▸ EXERCISE
Within the data below, state how many lines contain the string "lettres". Provide the number only.

[[ EXERCISE INPUTS, beginning ]]

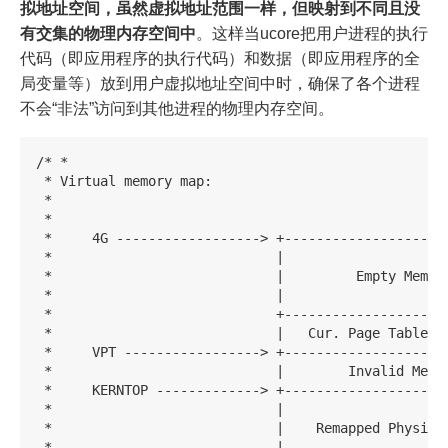
拟地址空间，虽然虚拟地址范围一样，但映射到不同且没
有交集的物理内存空间中
。这样当ucore把用户进程的执行
代码（即应用程序的执行代码）和数据（即应用程序的全
局变量等）放到用户虚拟地址空间中时，确保了各个进程
不会“非法”访问到其他进程的物理内存空间。
/* *

 * Virtual memory map:                              
 *                                                  
 *

 *     4G ------------------> +---------------------
 *                            |                     
 *                            |         Empty Memory
 *                            |                     
 *                            +---------------------
 *                            |   Cur. Page Table (K
 *     VPT -----------------> +---------------------
 *                            |        Invalid Memor
 *     KERNTOP -------------> +---------------------
 *                            |                     
 *                            |    Remapped Physical
 *                            |                     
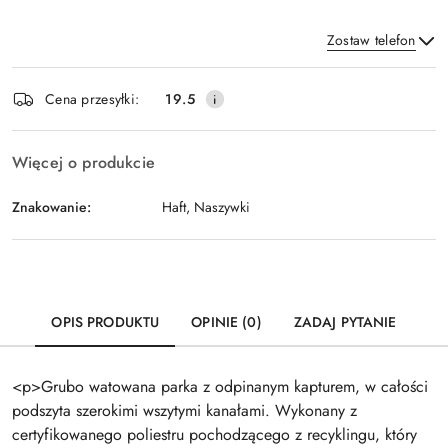
Zostaw telefon
Dostępność
Cena przesyłki:
19.5
i
Wyślij
dostawa
Więcej o produkcie
Znakowanie:
Haft, Naszywki
OPIS PRODUKTU
OPINIE (0)
ZADAJ PYTANIE
<p>Grubo watowana parka z odpinanym kapturem, w całości
podszyta szerokimi wszytymi kanałami. Wykonany z
certyfikowanego poliestru pochodzącego z recyklingu, który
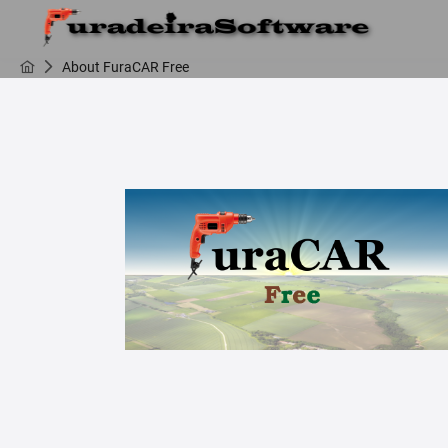
About FuraCAR Free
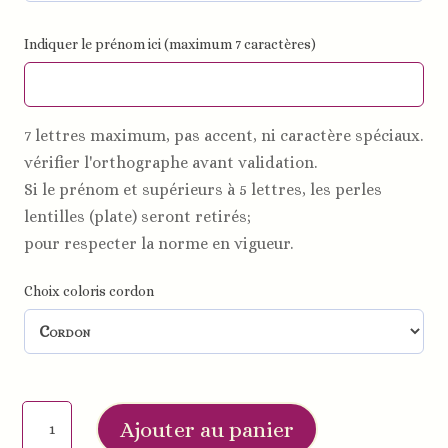
Indiquer le prénom ici (maximum 7 caractères)
7 lettres maximum, pas accent, ni caractère spéciaux.
vérifier l'orthographe avant validation.
Si le prénom et supérieurs à 5 lettres, les perles
lentilles (plate) seront retirés;
pour respecter la norme en vigueur.
Choix coloris cordon
quantité
Ajouter au panier
de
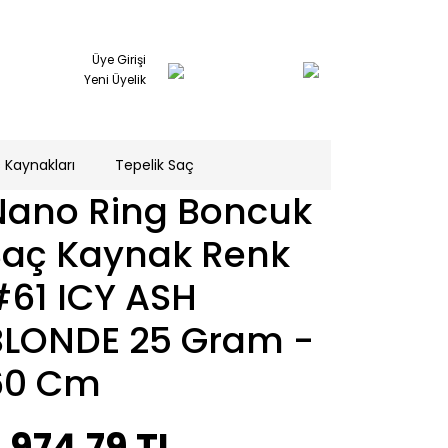
Üye Girişi
Yeni Üyelik
 Kaynakları
Tepelik Saç
Nano Ring Boncuk
Saç Kaynak Renk
#61 ICY ASH
BLONDE 25 Gram -
60 Cm
.974,79 TL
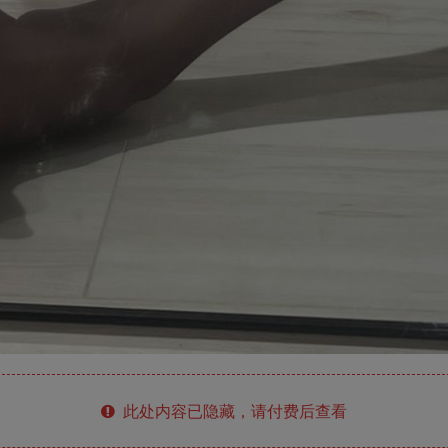
此处内容已隐藏，请付费后查看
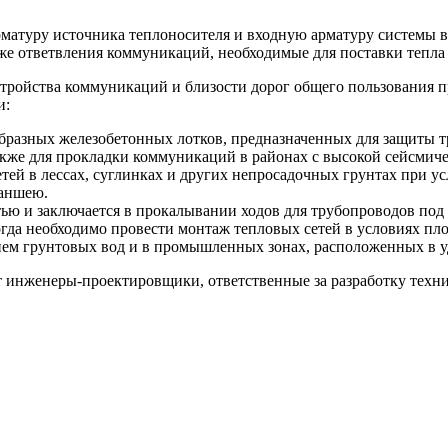
матуру источника теплоносителя и входную арматуру системы 
кже ответвления коммуникаций, необходимые для поставки тепла
бустройства коммуникаций и близости дорог общего пользования
и:
азных железобетонных лотков, предназначенных для защиты тр
кже для прокладки коммуникаций в районах с высокой сейсмиче
тей в лессах, суглинках и других непросадочных грунтах при у
раншею.
ью и заключается в прокалывании ходов для трубопроводов под
а необходимо провести монтаж тепловых сетей в условиях плот
ем грунтовых вод и в промышленных зонах, расположенных в у
т инженеры-проектировщики, ответственные за разработку техн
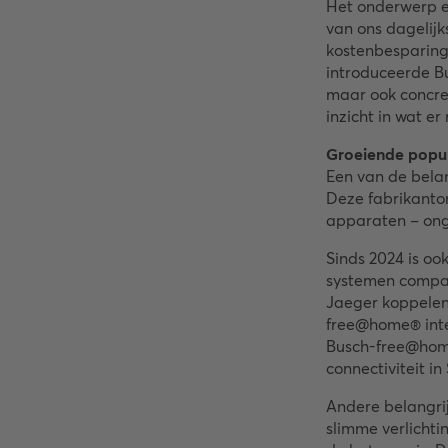
Het onderwerp e
van ons dagelij
kostenbesparing 
introduceerde Bu
maar ook concre
inzicht in wat er 
Groeiende popul
Een van de bela
Deze fabrikanton
apparaten – ong
Sinds 2024 is o
systemen compat
Jaeger koppelen
free@home® integ
Busch-free@home
connectiviteit i
Andere belangrij
slimme verlichti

[[ EXERCISE INPUTS, end ]]

▸ SOLUTION FOR THIS EXERCISE
2